== TASK DATA
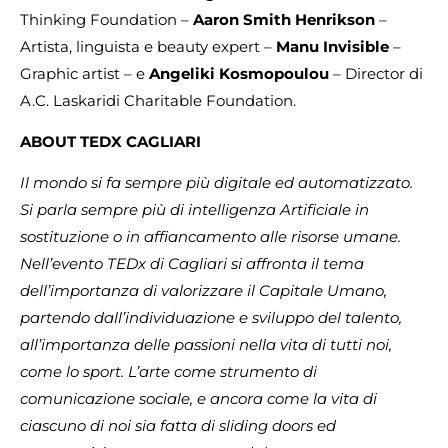
Thinking Foundation –
Aaron
Smith
Henrikson
–
Artista, linguista e beauty expert –
Manu
Invisible
–
Graphic artist – e
Angeliki
Kosmopoulou
– Director di
A.C. Laskaridi Charitable Foundation.
ABOUT TEDX CAGLIARI
Il mondo si fa sempre più digitale ed automatizzato.
Si parla sempre più di intelligenza Artificiale in
sostituzione o in affiancamento alle risorse umane.
Nell’evento TEDx di Cagliari si affronta il tema
dell’importanza di valorizzare il Capitale Umano,
partendo dall’individuazione e sviluppo del talento,
all’importanza delle passioni nella vita di tutti noi,
come lo sport. L’arte come strumento di
comunicazione sociale, e ancora come la vita di
ciascuno di noi sia fatta di sliding doors ed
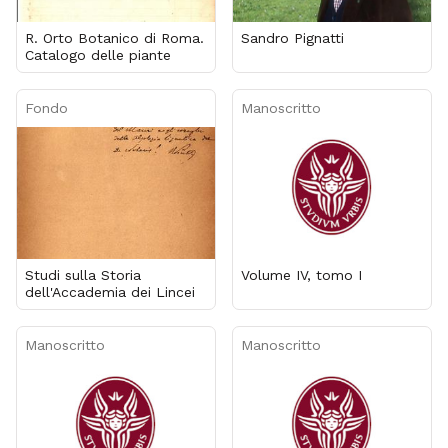
R. Orto Botanico di Roma.
Sandro Pignatti
Catalogo delle piante
Fondo
Manoscritto
Studi sulla Storia
Volume IV, tomo I
dell'Accademia dei Lincei
Manoscritto
Manoscritto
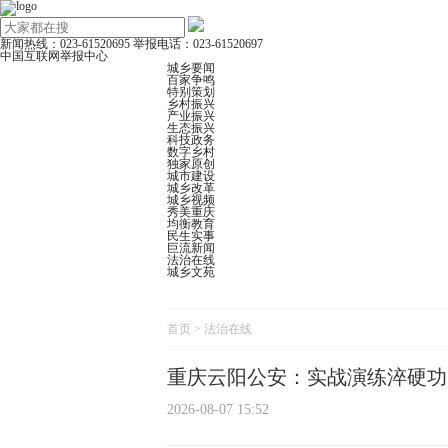
新闻热线：023-61520695
举报电话：023-61520697
中国互联网举报中心
城乡要闻
百家争鸣
特别策划
乡村振兴
产业振兴
生态振兴
科技政务
数字乡村
独家原创
城市建设
城乡改革
城乡视频
秀美重庆
均衡教育
民生实事
巨流新闻
法治在线
城乡文苑
首页
>
法治在线
重庆云阳公安：实战演练淬硬功 
2026-08-07 15:52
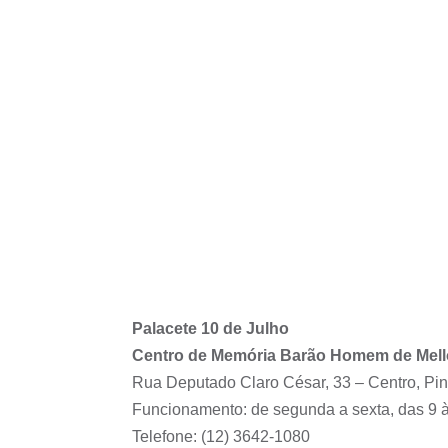
Palacete 10 de Julho
Centro de Memória Barão Homem de Mell
Rua Deputado Claro César, 33 – Centro, 
Funcionamento: de segunda a sexta, das 9 à
Telefone: (12) 3642-1080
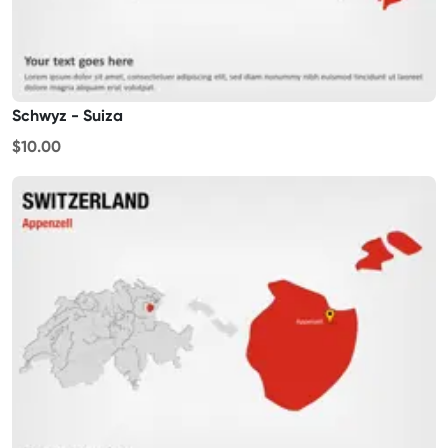
Schwyz - Suiza
$10.00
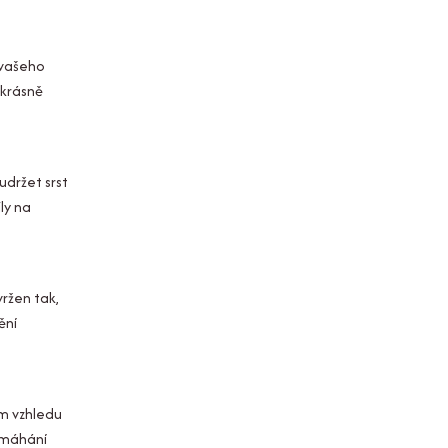
 vašeho
 krásně
udržet srst
ly na
ržen tak,
ění
m vzhledu
amáhání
====
• _PROMPT_: Only the lines containing the string "importanza" are needed; pull them out of the records.

• _TASK ANSWER_:
dell’importanza di valorizzare il Capitale Umano,
all’importanza delle passioni nella vita di tutti noi,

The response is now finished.